Hi Raul,
So if I understand your posting correctly you use a git-server in your own
development environment and perhaps a plugin in eclipse?

Regards,

Pierre

2009/10/23 Raul Sieberath <of...@sieberath.com>

> Jacques,
>
> 1 - Everyone has the whole history of development, what also is good
> for backup.
> 2 - It is distributed.
>  This means there is no central repository. No central
>  repository means that we do not need commiters as we need with SVN.
>  However, the community still have the people they trust. For example,
>  I fix something and I tell people that I fixed and it is available in
>  my branch (branch is fast. I mean really fast). Now, how this fix get
>  to the community. I will need to do the same as I do today. I will
>  tell someone that has the respect of the community to merge my fix
>  into his branch. In this case, I could tell you to test my fix. You
>  would decide when to do it, and when you have time you go ahead and
>  merge my fix into your development branch (remember branch is fast),
>  and if you like my fix, then you merge into your stable branch. You
>  push your branch to a server point where people can pull from.

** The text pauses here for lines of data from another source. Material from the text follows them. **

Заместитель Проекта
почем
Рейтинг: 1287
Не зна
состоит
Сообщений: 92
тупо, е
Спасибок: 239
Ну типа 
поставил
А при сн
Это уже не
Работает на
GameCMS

The
>  community gets my fix because they trust you and you have my fix in
>  your stable branch.
>  I think the main difference is that we do not work with diff anymore.

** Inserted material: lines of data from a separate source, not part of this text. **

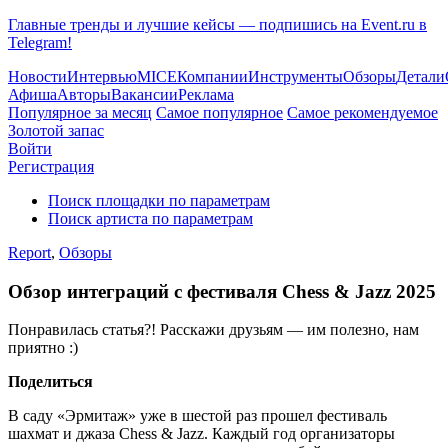
Главные тренды и лучшие кейсы — подпишись на Event.ru в
Telegram!
Новости
Интервью
MICE
Компании
Инструменты
Обзоры
Детали
Афиша
Авторы
Вакансии
Реклама
Популярное за месяц
Самое популярное
Самое рекомендуемое
Золотой запас
Войти
Регистрация
Поиск площадки по параметрам
Поиск артиста по параметрам
Report
,
Обзоры
Обзор интеграций с фестиваля Chess & Jazz 2025
Понравилась статья?! Расскажи друзьям — им полезно, нам
приятно :)
Поделиться
В саду «Эрмитаж» уже в шестой раз прошел фестиваль
шахмат и джаза Chess & Jazz. Каждый год организаторы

>  Each developer has a branch, and people get the patch directly in
>  the repository.
>  The file format is also very efficient and small. Even if everyone in
>  this list had one or more branches the system keep the tree very
>  small.
>
> About bigger commits, it is actually the contrary. You commit several
> times in your local machine. Then you push. When I pull after your
> push, I get all history commits you have done. Not one big change. I
> actually get everything.
>
> Well, I tried to explain from a perspective of someone that use svn.

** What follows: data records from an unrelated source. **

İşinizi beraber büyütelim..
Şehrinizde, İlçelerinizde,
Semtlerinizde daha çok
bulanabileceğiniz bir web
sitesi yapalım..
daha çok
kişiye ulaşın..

> In the same way it is done today. People can try the fix pull from my
> branch and comment in the list that my fix is good or not.
>
> I hope it helped instead of confusing people more. But there are other
> people here using git and they can point out any mistakes I made or
> other scenarios.
>
> Raul
>
> On Thu, 22 Oct 2009 19:01:23 +0200
> "Jacques Le Roux" <jacques.le.r...@les7arts.com> wrote:
>
> > Thanks for comment Raul,
> >
> > How does it change the workflow, what does it changes ? Could you
> > elaborate a bit more please ? I have read on Apache MLs that some
> > persons are against using Git because, they say, it's not good for
> > collaboration. Their arguments is to say that, contrary as Subversion
> > general usage, with Git the tendency is to have bigger commit because
> > people work more isolated and then commit whole blocks of changes
> >
> > Jacques
> >
> > From: "Raul Sieberath" <of...@sieberath.com>
> > > GIT is really a very good tool. I use it locally and for other
> > > projects. However, it does change the work flow of development.
> > >
> > > My 2 cents
> > >
> > > Raul
> > >
> > > On Thu, 22 Oct 2009 01:14:57 -0500
> > > Ean Schuessler <e...@brainfood.com> wrote:
> > >
> > >> Adrian Crum wrote:
> > >> > I share some of the frustration Tim expressed, but at the same
> > >> > time I really appreciate the valuable contributions your company
> > >> > has made to the project.
> > >> >
> > >> > All I would ask is that you spend a little more time reviewing
> > >> > code and testing it before committing it.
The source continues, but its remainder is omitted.